Task to carry out: From the first line of the material below through the line containing "Blancas y Salvador Mazza operan", print every line exactly as it stands, but no pictures.
Study material Block Start
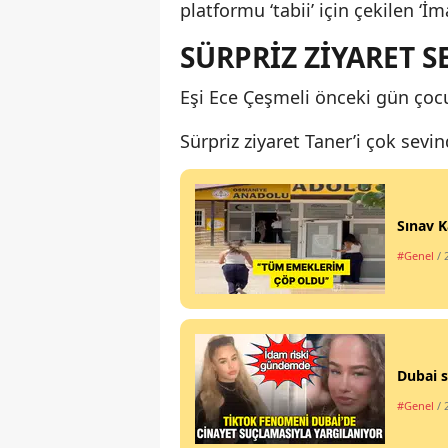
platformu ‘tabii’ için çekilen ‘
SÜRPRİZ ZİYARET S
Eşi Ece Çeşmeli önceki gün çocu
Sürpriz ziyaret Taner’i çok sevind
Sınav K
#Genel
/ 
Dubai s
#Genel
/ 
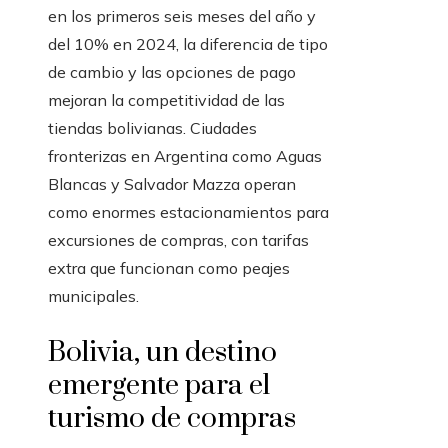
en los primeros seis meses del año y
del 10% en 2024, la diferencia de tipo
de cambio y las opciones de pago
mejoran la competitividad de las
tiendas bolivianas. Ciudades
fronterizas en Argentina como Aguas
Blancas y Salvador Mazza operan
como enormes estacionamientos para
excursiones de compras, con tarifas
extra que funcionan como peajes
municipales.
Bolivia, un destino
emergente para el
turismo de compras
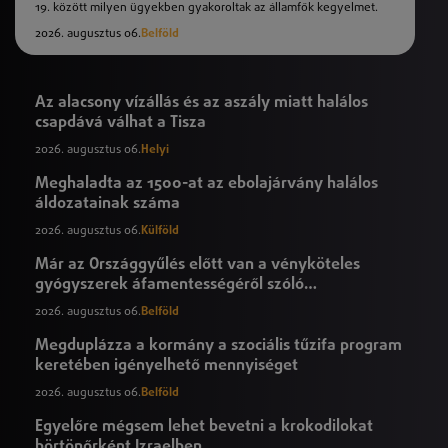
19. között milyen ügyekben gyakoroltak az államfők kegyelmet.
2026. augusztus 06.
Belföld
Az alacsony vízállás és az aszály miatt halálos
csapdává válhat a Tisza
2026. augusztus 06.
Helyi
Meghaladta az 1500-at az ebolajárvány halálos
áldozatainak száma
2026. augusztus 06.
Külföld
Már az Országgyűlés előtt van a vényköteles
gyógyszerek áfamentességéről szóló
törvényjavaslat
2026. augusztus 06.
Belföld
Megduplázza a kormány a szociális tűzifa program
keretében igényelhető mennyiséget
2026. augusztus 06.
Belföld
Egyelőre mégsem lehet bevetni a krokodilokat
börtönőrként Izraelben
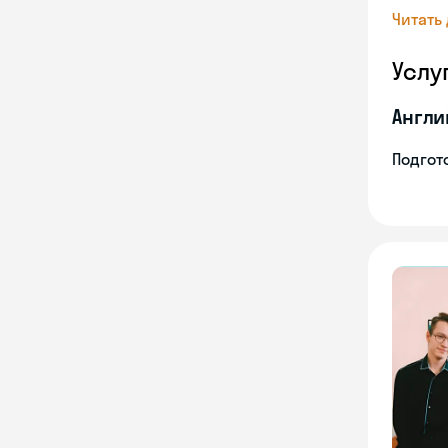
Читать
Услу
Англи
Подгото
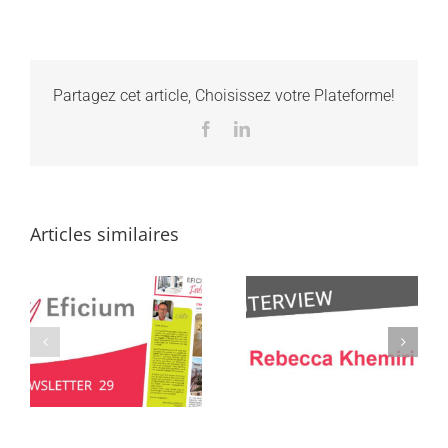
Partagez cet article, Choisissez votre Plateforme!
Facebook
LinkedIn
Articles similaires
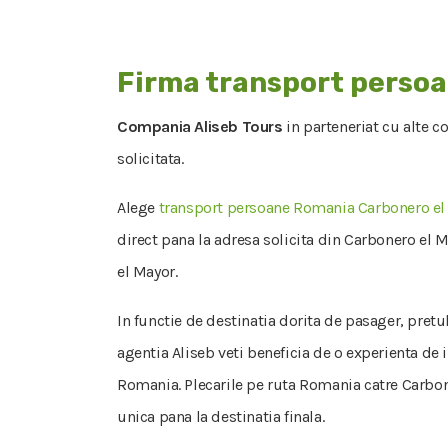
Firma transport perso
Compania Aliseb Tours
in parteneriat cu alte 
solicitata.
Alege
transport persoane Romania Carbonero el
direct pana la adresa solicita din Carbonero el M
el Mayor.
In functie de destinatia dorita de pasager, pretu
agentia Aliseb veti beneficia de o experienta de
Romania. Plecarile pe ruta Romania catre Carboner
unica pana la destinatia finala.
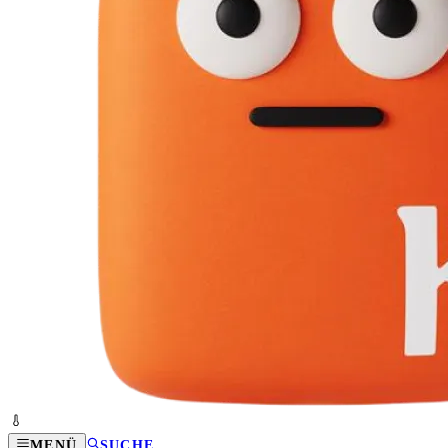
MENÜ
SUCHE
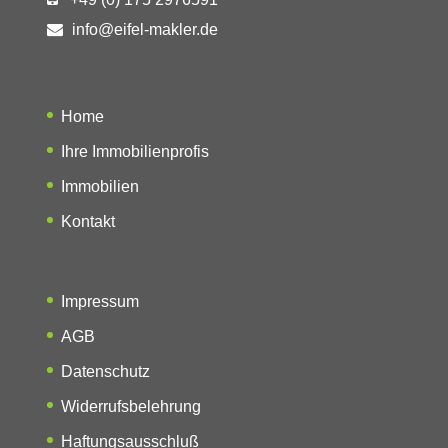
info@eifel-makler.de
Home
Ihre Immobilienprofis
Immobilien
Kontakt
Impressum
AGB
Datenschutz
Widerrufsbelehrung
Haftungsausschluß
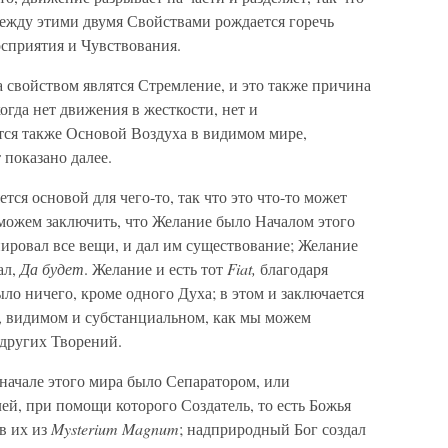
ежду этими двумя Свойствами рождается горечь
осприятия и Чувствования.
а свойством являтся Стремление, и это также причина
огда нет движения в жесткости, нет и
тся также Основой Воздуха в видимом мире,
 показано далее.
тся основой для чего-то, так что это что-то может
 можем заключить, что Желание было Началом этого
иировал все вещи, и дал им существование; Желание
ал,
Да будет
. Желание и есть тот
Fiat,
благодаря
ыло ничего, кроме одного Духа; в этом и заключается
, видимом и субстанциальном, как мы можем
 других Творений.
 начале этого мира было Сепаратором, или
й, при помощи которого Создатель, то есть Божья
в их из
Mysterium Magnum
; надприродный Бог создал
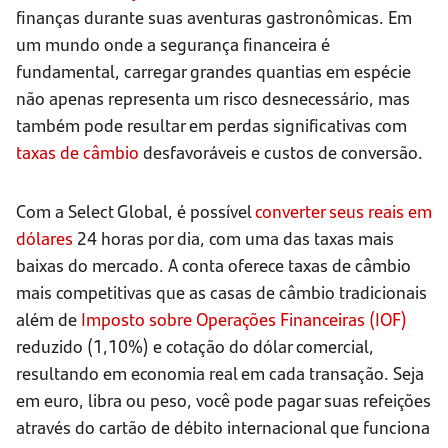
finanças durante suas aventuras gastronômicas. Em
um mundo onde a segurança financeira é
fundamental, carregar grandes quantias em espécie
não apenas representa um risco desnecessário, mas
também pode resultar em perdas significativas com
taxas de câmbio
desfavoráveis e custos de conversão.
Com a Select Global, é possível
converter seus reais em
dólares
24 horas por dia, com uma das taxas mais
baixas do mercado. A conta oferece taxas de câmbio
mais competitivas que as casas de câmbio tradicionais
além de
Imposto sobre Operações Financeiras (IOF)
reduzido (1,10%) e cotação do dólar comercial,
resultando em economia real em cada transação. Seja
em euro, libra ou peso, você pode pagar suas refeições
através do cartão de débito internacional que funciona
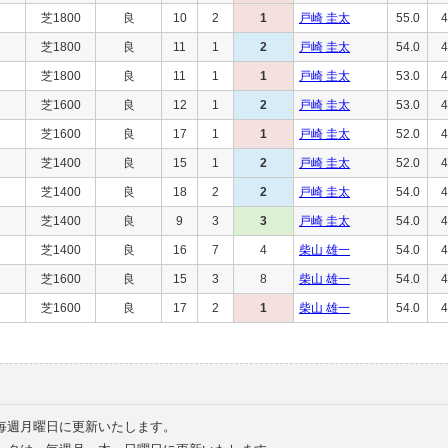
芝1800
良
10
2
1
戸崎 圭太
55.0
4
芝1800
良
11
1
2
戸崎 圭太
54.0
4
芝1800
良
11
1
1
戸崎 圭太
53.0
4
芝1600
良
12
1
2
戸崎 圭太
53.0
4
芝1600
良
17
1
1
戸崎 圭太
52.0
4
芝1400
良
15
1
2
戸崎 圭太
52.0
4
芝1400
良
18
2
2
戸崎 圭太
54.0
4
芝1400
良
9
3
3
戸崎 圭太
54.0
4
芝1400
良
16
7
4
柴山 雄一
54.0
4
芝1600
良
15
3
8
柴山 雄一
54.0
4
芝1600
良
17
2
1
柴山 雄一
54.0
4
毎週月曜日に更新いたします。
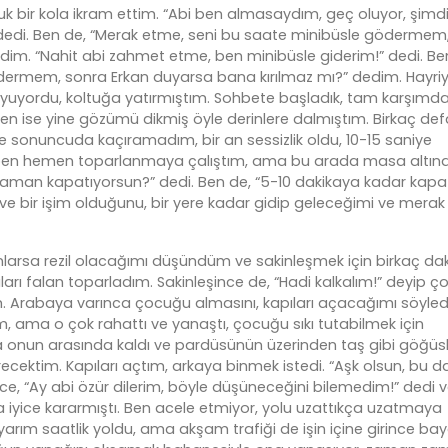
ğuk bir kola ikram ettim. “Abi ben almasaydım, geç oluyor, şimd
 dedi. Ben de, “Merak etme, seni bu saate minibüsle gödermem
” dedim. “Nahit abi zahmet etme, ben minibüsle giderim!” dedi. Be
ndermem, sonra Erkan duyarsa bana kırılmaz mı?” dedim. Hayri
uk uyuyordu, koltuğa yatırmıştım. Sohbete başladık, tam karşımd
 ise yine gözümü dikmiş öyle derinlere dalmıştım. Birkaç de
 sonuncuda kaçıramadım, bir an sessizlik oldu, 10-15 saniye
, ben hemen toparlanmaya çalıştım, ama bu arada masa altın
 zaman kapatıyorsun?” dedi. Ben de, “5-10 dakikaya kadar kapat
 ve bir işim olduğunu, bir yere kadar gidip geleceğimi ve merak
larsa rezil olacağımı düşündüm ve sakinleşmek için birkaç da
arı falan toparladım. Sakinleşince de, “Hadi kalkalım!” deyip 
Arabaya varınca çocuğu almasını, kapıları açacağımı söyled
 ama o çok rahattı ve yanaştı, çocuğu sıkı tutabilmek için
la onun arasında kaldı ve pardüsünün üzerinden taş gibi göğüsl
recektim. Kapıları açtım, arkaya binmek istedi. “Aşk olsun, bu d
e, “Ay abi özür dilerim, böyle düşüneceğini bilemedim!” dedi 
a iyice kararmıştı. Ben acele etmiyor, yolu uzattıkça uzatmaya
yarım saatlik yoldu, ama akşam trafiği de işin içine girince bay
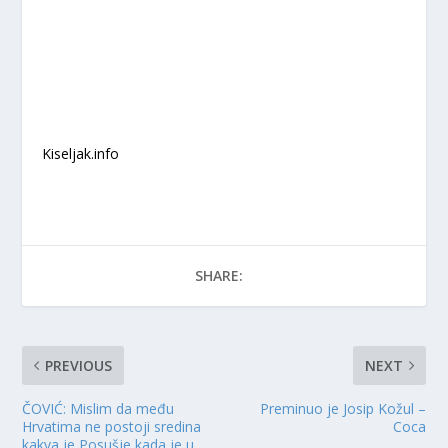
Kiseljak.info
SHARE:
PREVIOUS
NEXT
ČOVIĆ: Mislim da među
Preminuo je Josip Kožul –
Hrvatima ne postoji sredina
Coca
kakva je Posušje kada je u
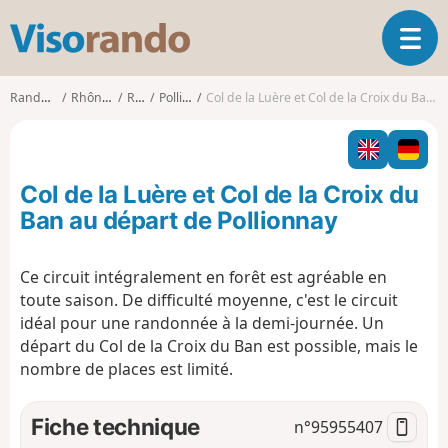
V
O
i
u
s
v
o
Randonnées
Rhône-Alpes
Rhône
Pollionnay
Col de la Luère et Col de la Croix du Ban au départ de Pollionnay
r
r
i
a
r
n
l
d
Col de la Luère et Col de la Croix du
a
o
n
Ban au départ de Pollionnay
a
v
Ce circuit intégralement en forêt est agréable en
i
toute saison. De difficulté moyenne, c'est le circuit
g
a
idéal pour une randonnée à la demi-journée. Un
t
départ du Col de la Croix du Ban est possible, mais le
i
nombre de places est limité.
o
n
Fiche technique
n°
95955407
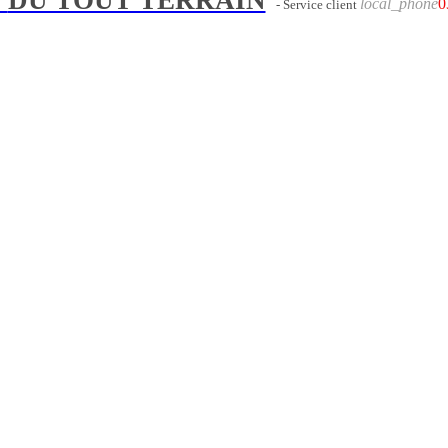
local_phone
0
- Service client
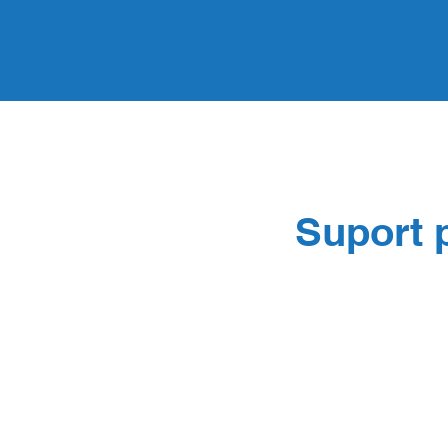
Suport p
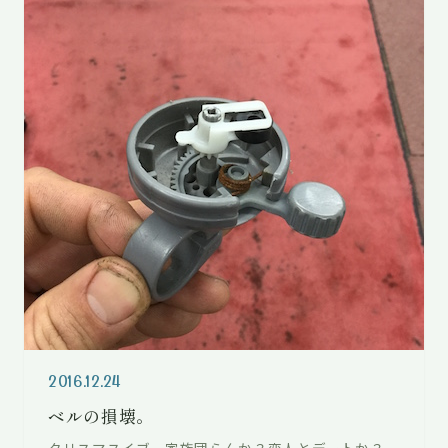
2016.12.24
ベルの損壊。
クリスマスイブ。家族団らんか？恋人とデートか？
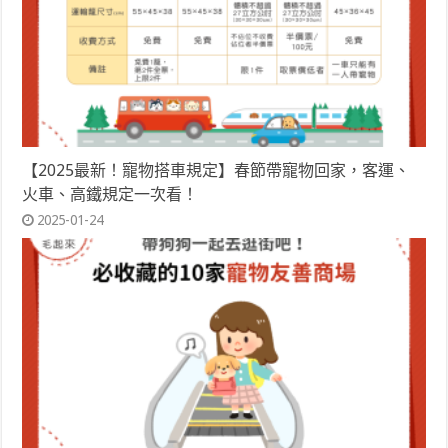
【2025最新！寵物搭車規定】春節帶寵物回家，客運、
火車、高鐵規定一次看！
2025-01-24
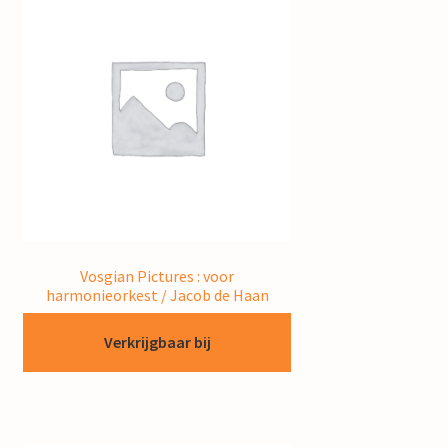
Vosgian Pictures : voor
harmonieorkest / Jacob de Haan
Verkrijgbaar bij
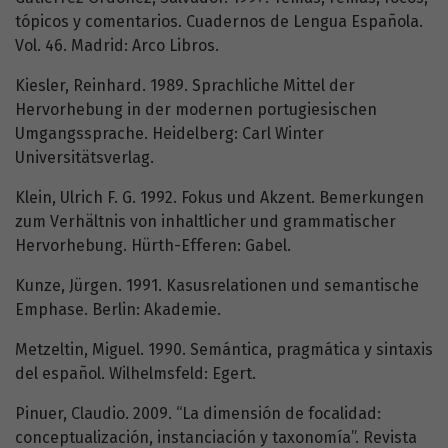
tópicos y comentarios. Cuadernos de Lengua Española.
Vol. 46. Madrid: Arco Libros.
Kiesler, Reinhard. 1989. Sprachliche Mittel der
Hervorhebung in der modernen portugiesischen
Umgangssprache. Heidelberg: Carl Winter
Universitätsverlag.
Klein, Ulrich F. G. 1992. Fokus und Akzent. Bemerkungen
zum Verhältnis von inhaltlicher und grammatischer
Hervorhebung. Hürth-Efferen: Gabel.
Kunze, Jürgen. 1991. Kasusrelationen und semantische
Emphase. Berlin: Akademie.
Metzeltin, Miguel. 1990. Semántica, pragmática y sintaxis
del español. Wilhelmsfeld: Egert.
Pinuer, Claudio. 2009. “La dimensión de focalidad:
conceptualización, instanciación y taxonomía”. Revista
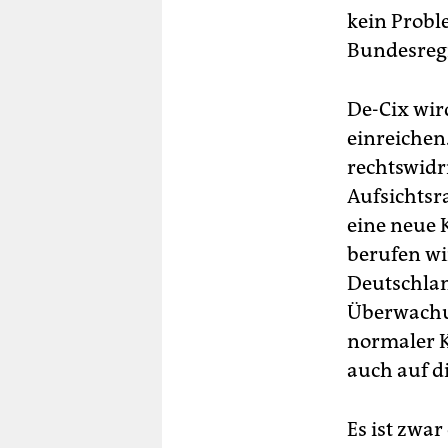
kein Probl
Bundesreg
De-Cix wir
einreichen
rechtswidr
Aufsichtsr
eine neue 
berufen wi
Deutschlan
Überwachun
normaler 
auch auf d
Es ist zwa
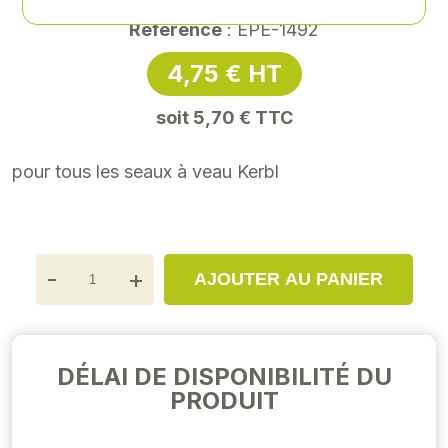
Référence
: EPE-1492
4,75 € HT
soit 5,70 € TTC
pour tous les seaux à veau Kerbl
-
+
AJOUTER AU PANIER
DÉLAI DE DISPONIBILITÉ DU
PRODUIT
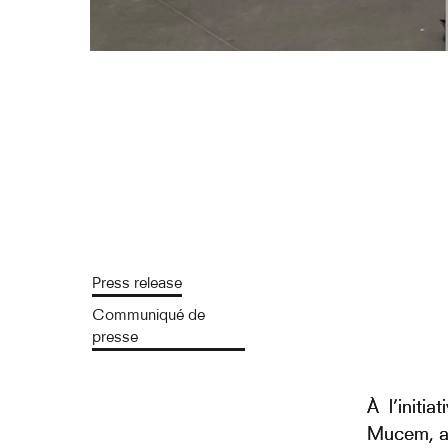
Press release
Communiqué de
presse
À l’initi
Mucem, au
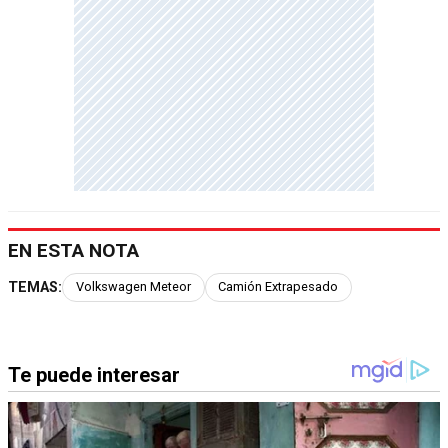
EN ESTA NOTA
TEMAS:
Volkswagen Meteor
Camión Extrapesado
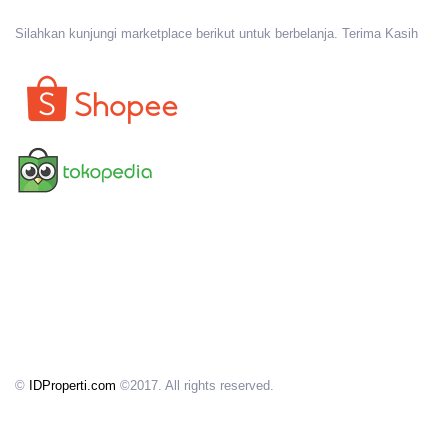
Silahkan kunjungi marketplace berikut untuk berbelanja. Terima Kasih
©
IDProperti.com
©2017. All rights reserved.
Study material Block End
Answer for this exercise:
platformu ‘tabii’ için çekilen ‘
SÜRPRİZ ZİYARET S
Eşi Ece Çeşmeli önceki gün çocu
Sürpriz ziyaret Taner’i çok sevind
Sınav K
#Genel
/ 
Dubai s
#Genel
/ 
en los primeros seis meses del año y
del 10% en 2024, la diferencia de tipo
de cambio y las opciones de pago
mejoran la competitividad de las
tiendas bolivianas. Ciudades
fronterizas en Argentina como Aguas
Blancas y Salvador Mazza operan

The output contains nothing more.